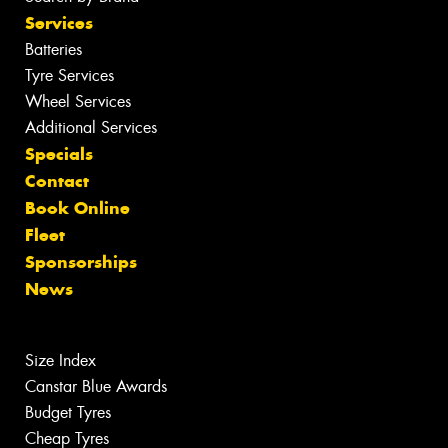
Services
Batteries
Tyre Services
Wheel Services
Additional Services
Specials
Contact
Book Online
Fleet
Sponsorships
News
Size Index
Canstar Blue Awards
Budget Tyres
Cheap Tyres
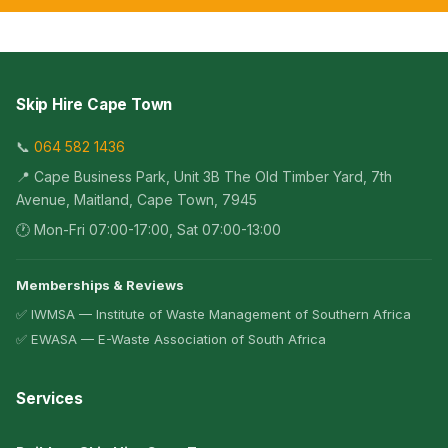
Skip Hire Cape Town
📞
064 582 1436
📍 Cape Business Park, Unit 3B The Old Timber Yard, 7th
Avenue, Maitland, Cape Town, 7945
🕐 Mon-Fri 07:00-17:00, Sat 07:00-13:00
Memberships & Reviews
✅ IWMSA — Institute of Waste Management of Southern Africa
✅ EWASA — E-Waste Association of South Africa
Services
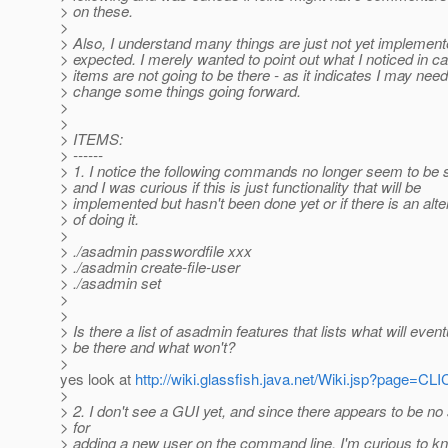
> on these.
>
> Also, I understand many things are just not yet implement
> expected. I merely wanted to point out what I noticed in 
> items are not going to be there - as it indicates I may need
> change some things going forward.
>
>
> ITEMS:
> ------
> 1. I notice the following commands no longer seem to be 
> and I was curious if this is just functionality that will be
> implemented but hasn't been done yet or if there is an alt
> of doing it.
>
> ./asadmin passwordfile xxx
> ./asadmin create-file-user
> ./asadmin set
>
>
> Is there a list of asadmin features that lists what will event
> be there and what won't?
>
yes look at
http://wiki.glassfish.java.net/Wiki.jsp?page
>
> 2. I don't see a GUI yet, and since there appears to be no
> for
> adding a new user on the command line, I'm curious to k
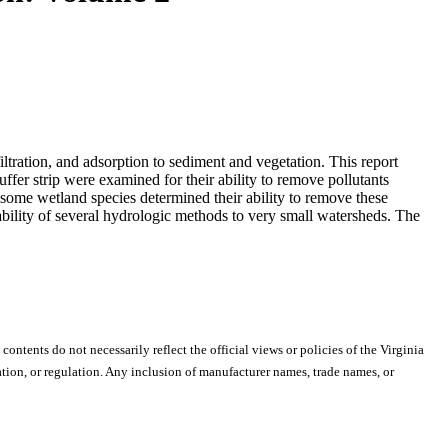
iltration, and adsorption to sediment and vegetation. This report
uffer strip were examined for their ability to remove pollutants
some wetland species determined their ability to remove these
cability of several hydrologic methods to very small watersheds. The
 contents do not necessarily reflect the official views or policies of the Virginia
ion, or regulation. Any inclusion of manufacturer names, trade names, or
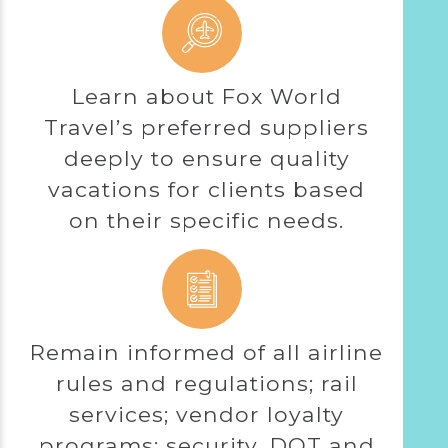
Learn about Fox World
Travel’s preferred suppliers
deeply to ensure quality
vacations for clients based
on their specific needs.
Remain informed of all airline
rules and regulations; rail
services; vendor loyalty
programs; security, DOT and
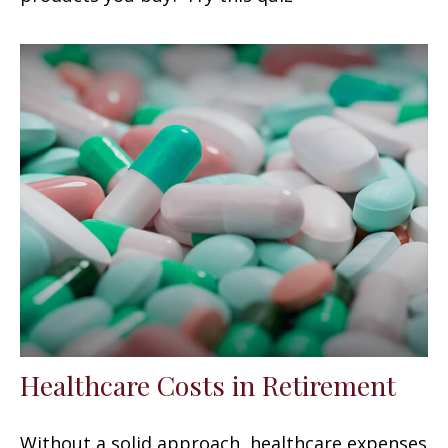
Healthcare Costs in Retirement
Without a solid approach, healthcare expenses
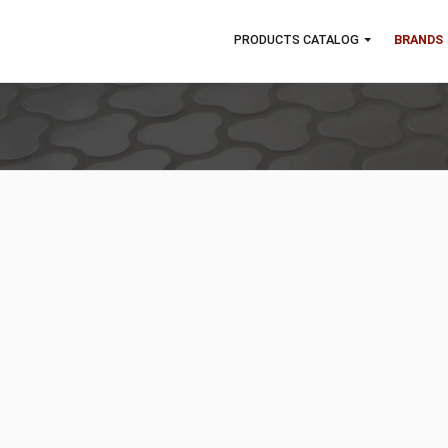
PRODUCTS CATALOG
B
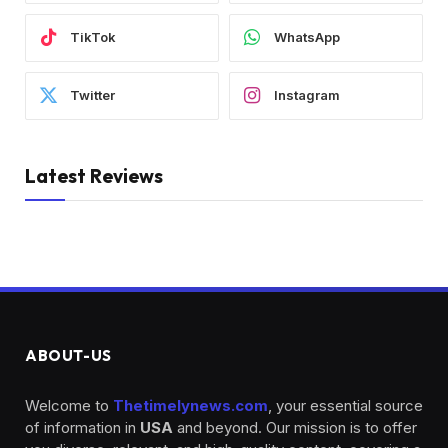
TikTok
WhatsApp
Twitter
Instagram
Latest Reviews
ABOUT-US
Welcome to
Thetimelynews.com
, your essential source
of information in
USA
and beyond. Our mission is to offer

________

ACTION ITEM
Give the data again word for word, without pictures.

EXPECTED ANSWER
Services
Batteries
Tyre Services
Wheel Services
Additional Services
Specials
Contact
Book Online
Fleet
Sponsorships
News
Size Index
Canstar Blue Awards
Budget Tyres
Cheap Tyres
Skip Hire Cape Town
📞
064 582 1436
📍 Cape Business Park, Unit 3B The Old Timber Yard, 7th
Avenue, Maitland, Cape Town, 7945
🕐 Mon-Fri 07:00-17:00, Sat 07:00-13:00
Memberships & Reviews
✅ IWMSA — Institute of Waste Management of Southern Africa
✅ EWASA — E-Waste Association of South Africa
Services
> on these.
>
> Also, I understand many things are just not yet implement
> expected. I merely wanted to point out what I noticed in 
> items are not going to be there - as it indicates I may need
> change some things going forward.
>
>
> ITEMS:
> ------
> 1. I notice the following commands no longer seem to be 
> and I was curious if this is just functionality that will be
> implemented but hasn't been done yet or if there is an alt
> of doing it.
>
> ./asadmin passwordfile xxx
> ./asadmin create-file-user
> ./asadmin set
>
>
> Is there a list of asadmin features that lists what will event
> be there and what won't?
>
yes look at
http://wiki.glassfish.java.net/Wiki.jsp?page
>
> 2. I don't see a GUI yet, and since there appears to be no
> for
> adding a new user on the command line, I'm curious to k
iltration, and adsorption to sediment and vegetation. This report
uffer strip were examined for their ability to remove pollutants
some wetland species determined their ability to remove these
cability of several hydrologic methods to very small watersheds. The
 contents do not necessarily reflect the official views or policies of the Virginia
ion, or regulation. Any inclusion of manufacturer names, trade names, or
Learn about Fox World
Travel’s preferred suppliers
deeply to ensure quality
vacations for clients based
on their specific needs.
Remain informed of all airline
rules and regulations; rail
services; vendor loyalty
programs; security, DOT and
Healthcare Costs in Retirement
Without a solid approach, healthcare expenses
PRODUCTS CATALOG
B
TikTok
WhatsApp
Twitter
Instagram
Latest Reviews
ABOUT-US
Welcome to
Thetimelynews.com
, your essential source
of information in
USA
and beyond. Our mission is to offer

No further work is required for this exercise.